The setting of the parameters

TYPE: dict

Source code in openml/setups/setup.py
def __init__(self, setup_id: int, flow_id: int, parameters: dict[int, Any] | None):
    if not isinstance(setup_id, int):
        raise ValueError("setup id should be int")

    if not isinstance(flow_id, int):
        raise ValueError("flow id should be int")

    if parameters is not None and not isinstance(parameters, dict):
        raise ValueError("parameters should be dict")

    self.setup_id = setup_id
    self.flow_id = flow_id
    self.parameters = parameters

get_setup #

get_setup(setup_id: int) -> OpenMLSetup

Downloads the setup (configuration) description from OpenML and returns a structured object

PARAMETER DESCRIPTION
setup_id

The Openml setup_id

TYPE: int

RETURNS DESCRIPTION
OpenMLSetup (an initialized openml setup object)
Source code in openml/setups/functions.py
def get_setup(setup_id: int) -> OpenMLSetup:
    """
     Downloads the setup (configuration) description from OpenML
     and returns a structured object

    Parameters
    ----------
    setup_id : int
        The Openml setup_id

    Returns
    -------
    OpenMLSetup (an initialized openml setup object)
    """
    setup_dir = Path(config.get_cache_directory()) / "setups" / str(setup_id)
    setup_dir.mkdir(exist_ok=True, parents=True)

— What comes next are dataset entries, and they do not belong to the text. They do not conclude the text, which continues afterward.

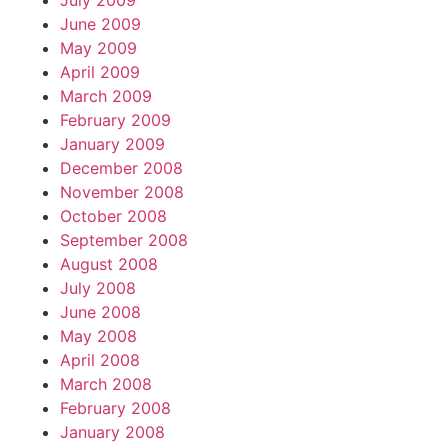
July 2009
June 2009
May 2009
April 2009
March 2009
February 2009
January 2009
December 2008
November 2008
October 2008
September 2008
August 2008
July 2008
June 2008
May 2008
April 2008
March 2008
February 2008
January 2008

    setup_file = setup_dir / "description.xml"

    try:
        return _get_cached_setup(setup_id)
    except openml.exceptions.OpenMLCacheException:
        url_suffix = f"/setup/{setup_id}"
        setup_xml = openml._api_calls._perform_api_call(url_suffix, "get")
        with setup_file.open("w", encoding="utf8") as fh:
            fh.write(setup_xml)

    result_dict = xmltodict.parse(setup_xml)
    return _create_setup_from_xml(result_dict)

initialize_model #

initialize_model(setup_id: int, *, strict_version: bool = True) -> Any

Initialized a model based on a setup_id (i.e., using the exact same parameter settings)

PARAMETER DESCRIPTION
setup_id

The Openml setup_id

TYPE: int

strict_version

See flow_to_model strict_version.

TYPE: bool DEFAULT: True

RETURNS DESCRIPTION
model
Source code in openml/setups/functions.py
def initialize_model(setup_id: int, *, strict_version: bool = True) -> Any:
    """
    Initialized a model based on a setup_id (i.e., using the exact
    same parameter settings)

    Parameters
    ----------
    setup_id : int
        The Openml setup_id
    strict_version: bool (default=True)
        See `flow_to_model` strict_version.

    Returns
    -------
    model
    """
    setup = get_setup(setup_id)
    flow = openml.flows.get_flow(setup.flow_id)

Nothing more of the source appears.